- **What the exercise asks**
Could you please reproduce every record below exactly, leaving out the pictures?

*** Entries provided ***

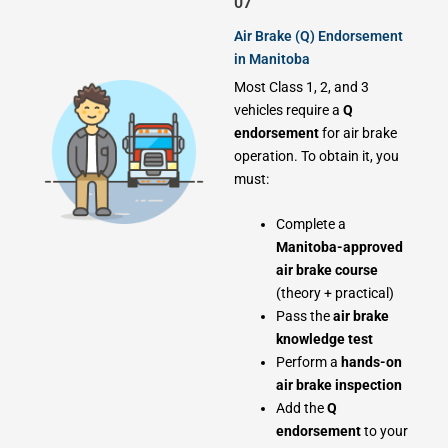
07
Air Brake (Q) Endorsement
in Manitoba
Most Class 1, 2, and 3
vehicles require a
Q
endorsement
for air brake
operation. To obtain it, you
must:
Complete a
Manitoba-approved
air brake course
(theory + practical)
Pass the
air brake
knowledge test
Perform a
hands-on
air brake inspection
Add the
Q
endorsement
to your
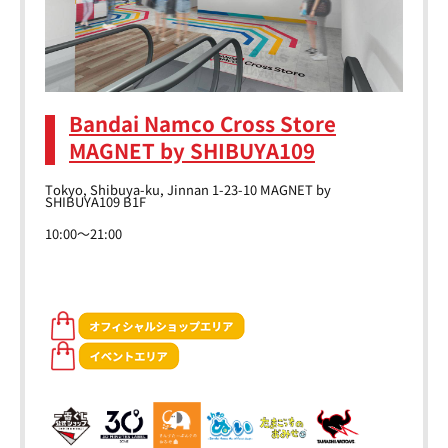
Bandai Namco Cross Store
MAGNET by SHIBUYA109
Tokyo, Shibuya-ku, Jinnan 1-23-10 MAGNET by
SHIBUYA109 B1F
10:00～21:00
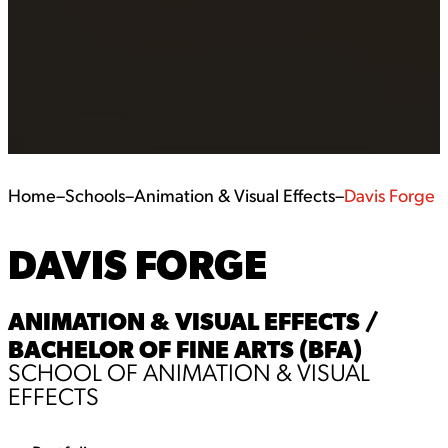
Home
–
Schools
–
Animation & Visual Effects
–
Davis Forge
DAVIS FORGE
ANIMATION & VISUAL EFFECTS /
BACHELOR OF FINE ARTS (BFA)
SCHOOL OF ANIMATION & VISUAL
EFFECTS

***

- **Exercise result**
07
Air Brake (Q) Endorsement
in Manitoba
Most Class 1, 2, and 3
vehicles require a
Q
endorsement
for air brake
operation. To obtain it, you
must:
Complete a
Manitoba-approved
air brake course
(theory + practical)
Pass the
air brake
knowledge test
Perform a
hands-on
air brake inspection
Add the
Q
endorsement
to your
Bandai Namco Cross Store
MAGNET by SHIBUYA109
Tokyo, Shibuya-ku, Jinnan 1-23-10 MAGNET by
SHIBUYA109 B1F
10:00～21:00
Home
–
Schools
–
Animation & Visual Effects
–
Davis Forge
DAVIS FORGE
ANIMATION & VISUAL EFFECTS /
BACHELOR OF FINE ARTS (BFA)
SCHOOL OF ANIMATION & VISUAL
EFFECTS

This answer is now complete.